Prop table in genotype module

  • change: addition of (vanilla) prop table to genotype module [cvterm_id, value, rank]
    • proposer: Seth Redmond / Vectorbase
    • reason: enables us to store ontology terms for current genotypes, e.g. presence/absence of specific inversions - impossible under current schema
    • Did I understand correctly that for a genotypeprop table that cvterm_id would allow NULL? Scott 17:17, 26 May 2011 (UTC)

Hackathon changes

Yuri's proposals

  • Wouldn't it be preferable to give at least workable solutions to the two significant flaws of the phenotype module before publishing the paper? From the last call, these are:
    • Phenotype description and value are 1:1 and in the same table. Solution: Use nd_experiment_phenotypeprop to store values.
      • It is not necessarily 1:1. Phenotype description is stored in cvterm table. The phenotype table stores the value (value or cvalue_id) and has foreign keys (observable_id, attr_id). We could choose to use either one foreign key to connect to one phenotype descriptor or use both. So current schema can store 1 to M, phenotype descriptor to value. (Sook)
        • I think the phenotype table should store the description. --Yuri
    • No (straightforward) way available to do post-composition of phenotype descriptions. Solution: Use phenotypeprop with cvalue_id
      • I think post composition can be done in cvterm_relationship table. All of those terms 'stem diameter at harvest in mm', 'Stem_diameter', 'at harvest', and 'mm' can be stored in cvterm table. The cvterm_relationship table then can store the relationships between 'stem diameter at harvest' and 'stem diameter' with the term 'part of ' 'belongs to' 'unit' or whatever relationship term appropriate.(Sook)
        • You would need a way to link from the phenotype table to the cvterm_relationship table. --Yuri
    • These solutions are easy to implement and can always be refined at some later date.
  • Add environmentprop. This is useful when creating phenstatements.
    • Example phenstatement: “The mean of the phenotype root length in genotype TN7.4 given an environment of NaCl treatment of 100 millimolar is 10.5 mm”
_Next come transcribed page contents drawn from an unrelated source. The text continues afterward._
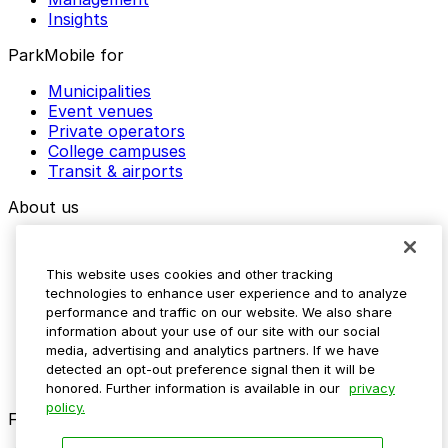
Insights
ParkMobile for
Municipalities
Event venues
Private operators
College campuses
Transit & airports
About us
Explore ParkMobile
Careers
This website uses cookies and other tracking
Media assets
technologies to enhance user experience and to analyze
Contact us
performance and traffic on our website. We also share
Help Center
information about your use of our site with our social
Resources
media, advertising and analytics partners. If we have
Newsroom
detected an opt-out preference signal then it will be
Blog
honored. Further information is available in our
privacy
policy.
Follow us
    • environment: uniquename='100 NaCl'
    • environmentprop: type_id='NaCl treatment', value=100, cvalue_id='mM'
      • How about '100 mM NaCl' as environment.uniquename? It can be linked to cvterm via environment_cvterm table.'100 mM NaCl', 'NaCl treatment' and 'mM' can all be separately stored in cvterm table and associated via cvterm_relationship table (see above). I think cvalue_id is to store qualitative values that can be stored in cvterm table, not for the units(Sook).
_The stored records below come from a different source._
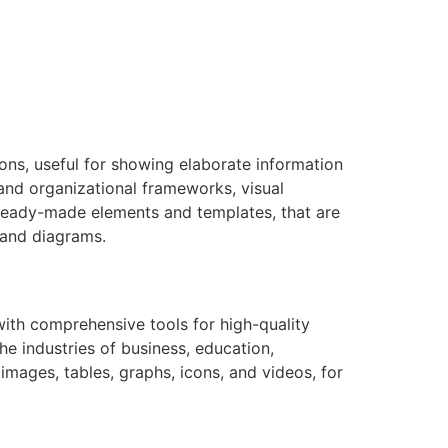
ions, useful for showing elaborate information
 and organizational frameworks, visual
 ready-made elements and templates, that are
tand diagrams.
 with comprehensive tools for high-quality
e industries of business, education,
 images, tables, graphs, icons, and videos, for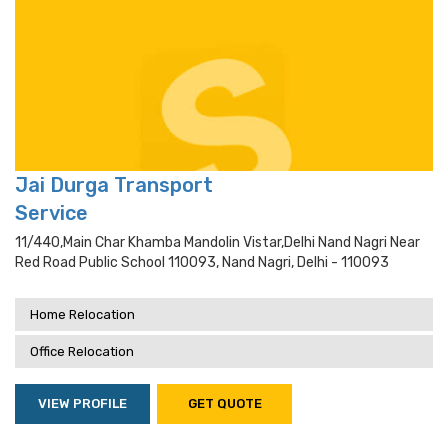
Jai Durga Transport
Service
11/440,main Char Khamba Mandolin Vistar,delhi Nand Nagri Near
Red Road Public School 110093, Nand Nagri, Delhi - 110093
Home Relocation
Office Relocation
VIEW PROFILE
GET QUOTE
      • or just store '100 mM' in the value field. Or the cvterm should have the unit as part of its definition 'NaCl in mM' --NaamaMenda 13:58, 1 June 2011 (UTC)
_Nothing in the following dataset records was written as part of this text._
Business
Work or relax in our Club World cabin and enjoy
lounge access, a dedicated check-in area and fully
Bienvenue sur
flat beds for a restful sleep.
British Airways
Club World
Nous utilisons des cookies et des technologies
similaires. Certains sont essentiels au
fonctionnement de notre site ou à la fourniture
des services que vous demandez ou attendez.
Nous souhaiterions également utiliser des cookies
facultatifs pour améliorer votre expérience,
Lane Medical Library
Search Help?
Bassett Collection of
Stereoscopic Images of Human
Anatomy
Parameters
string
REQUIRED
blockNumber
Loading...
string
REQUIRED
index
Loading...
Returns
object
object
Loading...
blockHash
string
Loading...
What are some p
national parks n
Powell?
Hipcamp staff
  • Add phenstatementprop. This is useful when creating phenstatements.
    • phenstatement: type_id = 'summary statistic', phenotype_id='flower number', genotype_id='TN7.4', pub_id='experimental result'
    • phenstatementprop: type_id='mean', value = 10.5, cvalue_id='mm'
      • this is the actual phenotype value, and should be in the phenotype table , or whatever other table we choose for values or post-composed terms.
  • Add nd_experiment_protocolprop. I use this to store protocol values specific to an nd_experiment.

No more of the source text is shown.